Ballistic missile defense — once derided as “Star Wars” by critics — is finally coming into its own as a major component of the geopolitical landscape in Europe. The extreme difficulty of hitting an intercontinental ballistic missile traveling at Mach 25 with a counter-missile, which experts say is like shooting a bullet with another bullet, has made its development as a practical defense a project of decades of research and billions of dollars in investment. But a planned U.S. missile defense system, based in Poland and the Czech Republic to defend Europe from a long-range Iranian attack, has attracted the ire of Russian leaders who claim that it is directed against their own nuclear capability.

Because of the complex technical questions involved, it is hard to make clear-cut, independent judgments about claims on both sides. The Russian military has called the system “an obvious threat,” while most U.S. experts are of the opposite opinion. Russian rhetoric, however, may be exaggerated for political effect; the Russians are likely more concerned with the long-term prospect of growing American military presence in Eastern Europe than the possibility that several anti-missile installations could render their thousands of nuclear warheads useless.

Cold War Mindsets

The fact that U.S. policymakers are trying to assure Moscow that the missile defense system is not directed against Russian nuclear capability, some observers worry, reveals a dangerous mindset. Pavel Podvig, research associate at the Center for International Security and Cooperation, said in an interview with the HPR that such dialogue would only increase tensions. “Once you start telling Russia that ‘this system would not be able to do anything with your potential nuclear forces,’ it strongly implies that the normal state of U.S.-Russia relations is that Russia and the United States are targeting each other with hundreds or thousands of weapons. … We start telling each other that this is normal.”

The Russian military, which contends that the system would undermine Russia’s security interests, intensified its rhetoric last year after the United States and Poland reached a key preliminary accord. The Polish government, initially reluctant to sign on to the system in the face of intense Russian opposition, quickly agreed to host several anti-missile installations after the Russian invasion of Georgia in August. In reaction, a top Russian general threatened that the Polish move “could not go unpunished” and warned that “Poland, by deploying the system, is exposing itself to a strike.” Some in the United States and Europe, eyeing these threats, are therefore wary of plans to go ahead with missile defense.
But the Russian concerns may not have much basis in fact. “The Russian concerns are just not technically or strategically valid. It just does not pose a threat to their deterrence [capability] in any way, shape, or form,” explained Dean Wilkening, senior research scientist, in an interview with the HPR. In this vein, many feel the system is so obviously incapable of challenging Russian military power that sacrificing European protection would be a poor strategic choice.

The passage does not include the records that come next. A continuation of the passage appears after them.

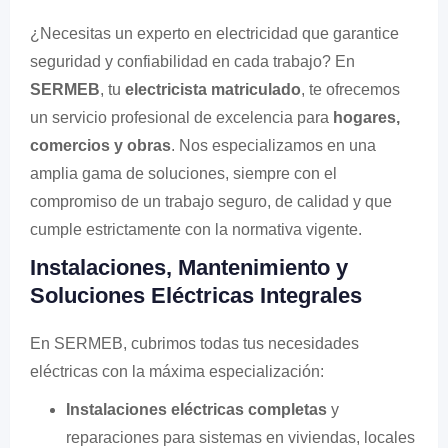
¿Necesitas un experto en electricidad que garantice
seguridad y confiabilidad en cada trabajo? En
SERMEB
, tu
electricista matriculado
, te ofrecemos
un servicio profesional de excelencia para
hogares,
comercios y obras
. Nos especializamos en una
amplia gama de soluciones, siempre con el
compromiso de un trabajo seguro, de calidad y que
cumple estrictamente con la normativa vigente.
Instalaciones, Mantenimiento y
Soluciones Eléctricas Integrales
En SERMEB, cubrimos todas tus necesidades
eléctricas con la máxima especialización:
Instalaciones eléctricas completas
y
reparaciones para sistemas en viviendas, locales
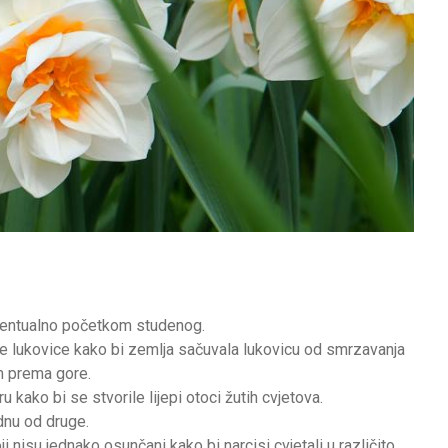
 eventualno početkom studenog.
ine lukovice kako bi zemlja sačuvala lukovicu od smrzavanja
m prema gore.
 kako bi se stvorile lijepi otoci žutih cvjetova.
dnu od druge.
i nisu jednako osunčani kako bi narcisi cvjetali u različito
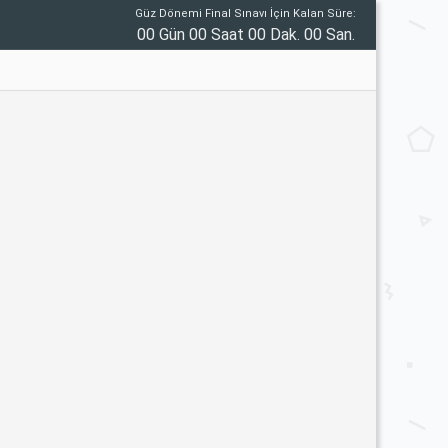
Güz Dönemi Final Sınavı İçin Kalan Süre:
00 Gün 00 Saat 00 Dak. 00 San.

The Real Question: NATO Expansion

The missile defense debate is largely an extension of the question of NATO expansion into former Warsaw Pact states and Russia’s policy of maintaining a territorial buffer in Eastern Europe free of U.S. influence. “Russia doesn’t believe [missile defense] is a threat to their ICBMs or to their ability to pose a threat either to Europe or to the United States. … It’s just the concept of their policy being undermined. They want their policy to remain pure,” explained Gen. Tad Oelstrom, USAF (ret.), now a professor at the Harvard Kennedy School.

Perhaps sensing that the missile defense debate has become increasingly reminiscent of Cold War tensions, President Obama recently stated that he would take action to “reset” relations with Moscow. Though denying that he had any “quid pro quo” in mind, in March he hinted that Russian cooperation against the Iranian nuclear program would lessen the need for a missile defense system in Europe. Whether Obama was implying a bargain or not, however, the probability that Russian bluster is inflated for political effect makes it unlikely that U.S. policymakers will abandon their plans for missile defense solely on the basis of intensifying criticism from Moscow.